Clinical implications
Implications of our findings underscore the need for tailored interventions and management strategies for older stroke survivors with diabetes. Furthermore, goals of treatment differ in people with varying levels of frailty, with many not tolerating the usual targets of treatment at the higher frailty levels. The integration of multidisciplinary approaches, encompassing medical management, lifestyle modifications and rehabilitative interventions becomes imperative in addressing the intertwined challenges of frailty and cardiovascular disease burden. Optimizing appropriate glycaemic control and managing cardiovascular risk factors through appropriate pharmacological and lifestyle interventions could help reduce the adverse outcomes associated with diabetes in this population. This is more relevant as control rates for diabetes in the older population in Malaysia were reported to be low (21.8%)42 in comparison with neighbouring countries like Thailand reporting higher rates (26.4%).43
Moreover, the findings emphasize the importance of early identification and screening for diabetes and frailty in the older population. Timely diagnosis and management of diabetes could potentially mitigate the progression of frailty and help reduce the impact of stroke. Routine comprehensive geriatric assessment that incorporates frailty assessment and cardiovascular risk assessment should be further encouraged even in non-routine settings.

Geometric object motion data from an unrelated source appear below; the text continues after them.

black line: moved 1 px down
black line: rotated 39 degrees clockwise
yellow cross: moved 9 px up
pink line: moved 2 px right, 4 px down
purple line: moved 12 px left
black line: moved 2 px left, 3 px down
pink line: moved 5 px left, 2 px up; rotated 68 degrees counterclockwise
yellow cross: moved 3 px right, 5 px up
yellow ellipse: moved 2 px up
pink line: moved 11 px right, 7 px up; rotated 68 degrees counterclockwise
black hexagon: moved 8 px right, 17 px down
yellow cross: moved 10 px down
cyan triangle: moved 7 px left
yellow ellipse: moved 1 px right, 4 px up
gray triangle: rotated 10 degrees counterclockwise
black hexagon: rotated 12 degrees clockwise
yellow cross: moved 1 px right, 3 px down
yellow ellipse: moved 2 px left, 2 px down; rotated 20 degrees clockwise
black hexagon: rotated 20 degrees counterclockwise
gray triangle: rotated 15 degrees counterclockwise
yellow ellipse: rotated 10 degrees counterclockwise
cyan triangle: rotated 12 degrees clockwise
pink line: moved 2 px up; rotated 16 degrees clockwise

This can aid in identifying high-risk individuals who may benefit from early targeted interventions.
Strengths and limitations
Our study findings provide insights into the complex interplay between diabetes, frailty, and comorbidities, particularly cardiovascular health, and further shed light on the multifaceted challenges in this vulnerable population. It also highlights the critical need for diabetes management particularly with the high prevalence of diabetes reported in Malaysia. Our study was conducted in a very old population in Malaysia and contributed to the evidence on the epidemiology of stroke, diabetes and comorbidities in low- and middle-income countries.

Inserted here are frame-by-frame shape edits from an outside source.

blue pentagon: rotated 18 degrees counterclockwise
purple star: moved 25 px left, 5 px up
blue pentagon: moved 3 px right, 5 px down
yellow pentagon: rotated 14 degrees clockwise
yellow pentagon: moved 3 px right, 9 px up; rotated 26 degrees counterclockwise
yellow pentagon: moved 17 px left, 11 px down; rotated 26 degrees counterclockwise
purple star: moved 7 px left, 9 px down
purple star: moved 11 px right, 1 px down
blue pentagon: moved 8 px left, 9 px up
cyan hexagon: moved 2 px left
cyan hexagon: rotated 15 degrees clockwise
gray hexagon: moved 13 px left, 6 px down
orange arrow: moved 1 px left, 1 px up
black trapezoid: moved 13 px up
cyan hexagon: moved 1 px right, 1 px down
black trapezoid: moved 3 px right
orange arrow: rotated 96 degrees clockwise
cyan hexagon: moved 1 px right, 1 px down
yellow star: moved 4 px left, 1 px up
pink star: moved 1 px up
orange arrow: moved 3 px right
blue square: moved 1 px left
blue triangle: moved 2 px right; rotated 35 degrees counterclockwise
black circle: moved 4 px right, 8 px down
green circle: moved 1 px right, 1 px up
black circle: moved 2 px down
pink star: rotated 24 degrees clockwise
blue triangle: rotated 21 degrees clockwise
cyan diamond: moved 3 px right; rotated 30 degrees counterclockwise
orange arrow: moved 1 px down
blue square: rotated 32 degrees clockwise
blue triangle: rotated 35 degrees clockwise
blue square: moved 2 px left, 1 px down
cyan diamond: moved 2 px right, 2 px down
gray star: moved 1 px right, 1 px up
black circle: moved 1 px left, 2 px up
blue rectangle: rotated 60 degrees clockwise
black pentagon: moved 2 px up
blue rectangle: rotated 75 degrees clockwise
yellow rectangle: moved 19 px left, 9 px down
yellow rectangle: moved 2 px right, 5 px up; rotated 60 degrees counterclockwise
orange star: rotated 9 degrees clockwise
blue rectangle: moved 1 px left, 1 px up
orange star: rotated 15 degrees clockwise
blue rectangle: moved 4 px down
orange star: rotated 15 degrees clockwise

However, our study was a single-site study and results may not be generalisable to other health settings. The cross-sectional design prevents any establishment of a causal relationship between diabetes, frailty and cardiovascular disease burden. Future prospective studies with larger sample sizes and longitudinal follow-up can help to elucidate the temporal relationships and mechanisms underlying the observed associations. Although our study did not explore the influence of diabetes on the likelihood of stroke, it does describe the higher prevalence of frailty and cardiovascular comorbidities burden in those with diabetes. The results of our analysis do provide an opportunity for this area to be further explored and its influence on the management of post-stroke outcomes.